*Task prompt:* Because the images are not wanted, restate every line below word for word without them.
──────── Exercise data
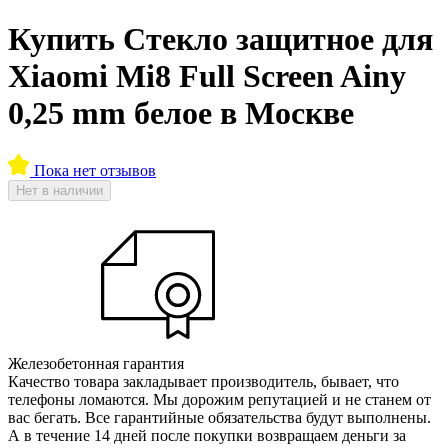
Купить Стекло защитное для
Xiaomi Mi8 Full Screen Ainy
0,25 mm белое в Москве
Пока нет отзывов
Нет в наличии
Железобетонная гарантия
Качество товара закладывает производитель, бывает, что
телефоны ломаются. Мы дорожим репутацией и не станем от
вас бегать. Все гарантийные обязательства будут выполнены.
А в течение 14 дней после покупки возвращаем деньги за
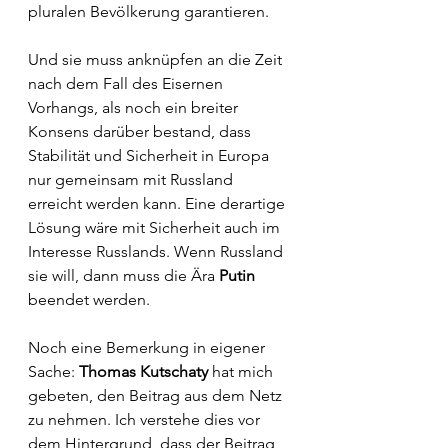
pluralen Bevölkerung garantieren. 
Und sie muss anknüpfen an die Zeit 
nach dem Fall des Eisernen 
Vorhangs, als noch ein breiter 
Konsens darüber bestand, dass 
Stabilität und Sicherheit in Europa 
nur gemeinsam mit Russland 
erreicht werden kann. Eine derartige 
Lösung wäre mit Sicherheit auch im 
Interesse Russlands. Wenn Russland 
sie will, dann muss die Ära 
Putin
beendet werden.
Noch eine Bemerkung in eigener 
Sache: 
Thomas Kutschaty
 hat mich 
gebeten, den Beitrag aus dem Netz 
zu nehmen. Ich verstehe dies vor 
dem Hintergrund, dass der Beitrag 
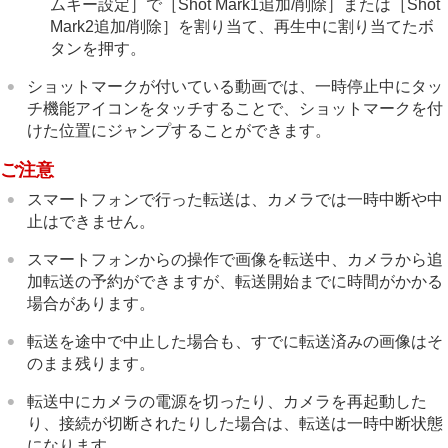
ムキー設定］
で
［Shot Mark1追加/削除］
または
［Shot
Mark2追加/削除］
を割り当て、再生中に割り当てたボ
タンを押す。
ショットマークが付いている動画では、一時停止中にタッ
チ機能アイコンをタッチすることで、ショットマークを付
けた位置にジャンプすることができます。
ご注意
スマートフォンで行った転送は、カメラでは一時中断や中
止はできません。
スマートフォンからの操作で画像を転送中、カメラから追
加転送の予約ができますが、転送開始までに時間がかかる
場合があります。
転送を途中で中止した場合も、すでに転送済みの画像はそ
のまま残ります。
転送中にカメラの電源を切ったり、カメラを再起動した
り、接続が切断されたりした場合は、転送は一時中断状態
になります。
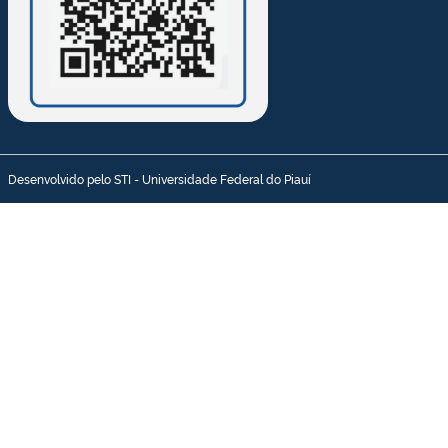
Desenvolvido pelo STI - Universidade Federal do Piauí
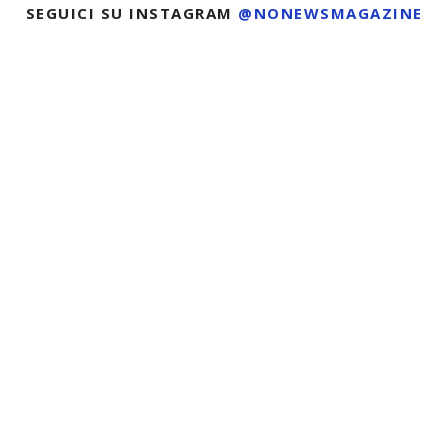
SEGUICI SU INSTAGRAM
@NONEWSMAGAZINE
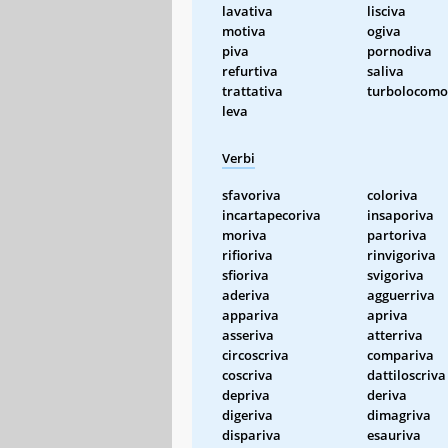
lavativa
lisciva
motiva
ogiva
piva
pornodiva
refurtiva
saliva
trattativa
turbolocomo
leva
Verbi
sfavoriva
coloriva
incartapecoriva
insaporiva
moriva
partoriva
rifioriva
rinvigoriva
sfioriva
svigoriva
aderiva
agguerriva
appariva
apriva
asseriva
atterriva
circoscriva
compariva
coscriva
dattiloscriva
depriva
deriva
digeriva
dimagriva
dispariva
esauriva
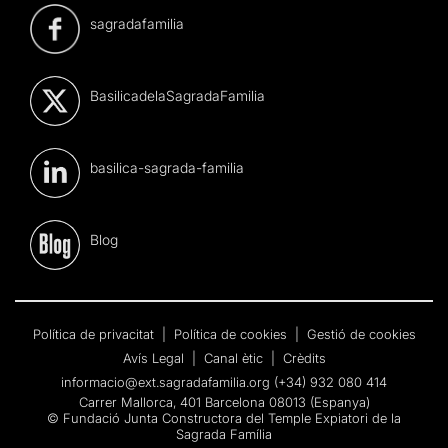
sagradafamilia
BasilicadelaSagradaFamilia
basilica-sagrada-familia
Blog
Política de privacitat
|
Política de cookies
|
Gestió de cookies
Avís Legal
|
Canal ètic
|
Crèdits
informacio@ext.sagradafamilia.org
(+34) 932 080 414
Carrer Mallorca, 401 Barcelona 08013 (Espanya)
© Fundació Junta Constructora del Temple Expiatori de la
Sagrada Família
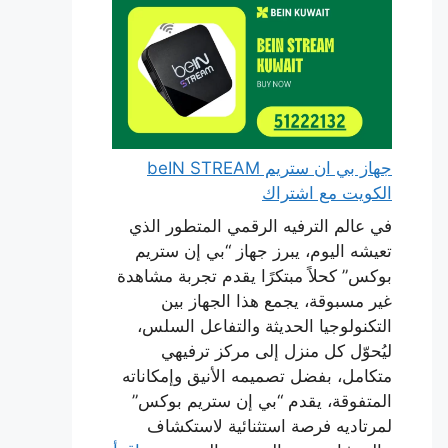
جهاز بي ان ستريم beIN STREAM
الكويت مع اشتراك
في عالم الترفيه الرقمي المتطور الذي
تعيشه اليوم، يبرز جهاز “بي إن ستريم
بوكس” كحلاً مبتكرًا يقدم تجربة مشاهدة
غير مسبوقة، يجمع هذا الجهاز بين
التكنولوجيا الحديثة والتفاعل السلس،
ليُحوّل كل منزل إلى مركز ترفيهي
متكامل، بفضل تصميمه الأنيق وإمكاناته
المتفوقة، يقدم “بي إن ستريم بوكس”
لمرتاديه فرصة استثنائية لاستكشاف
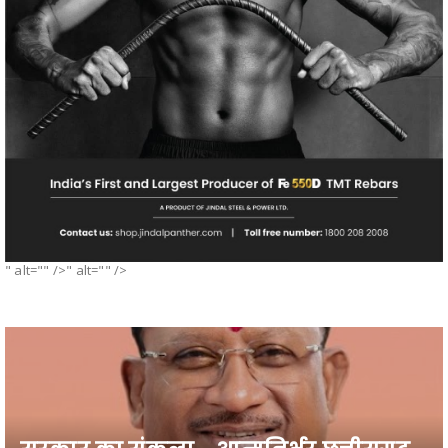
" alt="" />" alt="" />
────────────────
*Answer for the task:*
Купить Стекло защитное для
Xiaomi Mi8 Full Screen Ainy
0,25 mm белое в Москве
Пока нет отзывов
Нет в наличии
Железобетонная гарантия
Качество товара закладывает производитель, бывает, что
телефоны ломаются. Мы дорожим репутацией и не станем от
вас бегать. Все гарантийные обязательства будут выполнены.
А в течение 14 дней после покупки возвращаем деньги за
pluralen Bevölkerung garantieren. 
Und sie muss anknüpfen an die Zeit 
nach dem Fall des Eisernen 
Vorhangs, als noch ein breiter 
Konsens darüber bestand, dass 
Stabilität und Sicherheit in Europa 
nur gemeinsam mit Russland 
erreicht werden kann. Eine derartige 
Lösung wäre mit Sicherheit auch im 
Interesse Russlands. Wenn Russland 
sie will, dann muss die Ära 
Putin
beendet werden.
Noch eine Bemerkung in eigener 
Sache: 
Thomas Kutschaty
 hat mich 
gebeten, den Beitrag aus dem Netz 
zu nehmen. Ich verstehe dies vor 
dem Hintergrund, dass der Beitrag 
ムキー設定］
で
［Shot Mark1追加/削除］
または
［Shot
Mark2追加/削除］
を割り当て、再生中に割り当てたボ
タンを押す。
ショットマークが付いている動画では、一時停止中にタッ
チ機能アイコンをタッチすることで、ショットマークを付
けた位置にジャンプすることができます。
ご注意
スマートフォンで行った転送は、カメラでは一時中断や中
止はできません。
スマートフォンからの操作で画像を転送中、カメラから追
加転送の予約ができますが、転送開始までに時間がかかる
場合があります。
転送を途中で中止した場合も、すでに転送済みの画像はそ
のまま残ります。
転送中にカメラの電源を切ったり、カメラを再起動した
り、接続が切断されたりした場合は、転送は一時中断状態
になります。
Desenvolvido pelo STI - Universidade Federal do Piauí
SEGUICI SU INSTAGRAM
@NONEWSMAGAZINE
lavativa
lisciva
motiva
ogiva
piva
pornodiva
refurtiva
saliva
trattativa
turbolocomo
leva
Verbi
sfavoriva
coloriva
incartapecoriva
insaporiva
moriva
partoriva
rifioriva
rinvigoriva
sfioriva
svigoriva
aderiva
agguerriva
appariva
apriva
asseriva
atterriva
circoscriva
compariva
coscriva
dattiloscriva
depriva
deriva
digeriva
dimagriva
dispariva
esauriva
sagradafamilia
BasilicadelaSagradaFamilia
basilica-sagrada-familia
Blog
Política de privacitat
|
Política de cookies
|
Gestió de cookies
Avís Legal
|
Canal ètic
|
Crèdits
informacio@ext.sagradafamilia.org
(+34) 932 080 414
Carrer Mallorca, 401 Barcelona 08013 (Espanya)
© Fundació Junta Constructora del Temple Expiatori de la
Sagrada Família
جهاز بي ان ستريم beIN STREAM
الكويت مع اشتراك
في عالم الترفيه الرقمي المتطور الذي
تعيشه اليوم، يبرز جهاز “بي إن ستريم
بوكس” كحلاً مبتكرًا يقدم تجربة مشاهدة
غير مسبوقة، يجمع هذا الجهاز بين
التكنولوجيا الحديثة والتفاعل السلس،
ليُحوّل كل منزل إلى مركز ترفيهي
متكامل، بفضل تصميمه الأنيق وإمكاناته
المتفوقة، يقدم “بي إن ستريم بوكس”
لمرتاديه فرصة استثنائية لاستكشاف
" alt="" />" alt="" />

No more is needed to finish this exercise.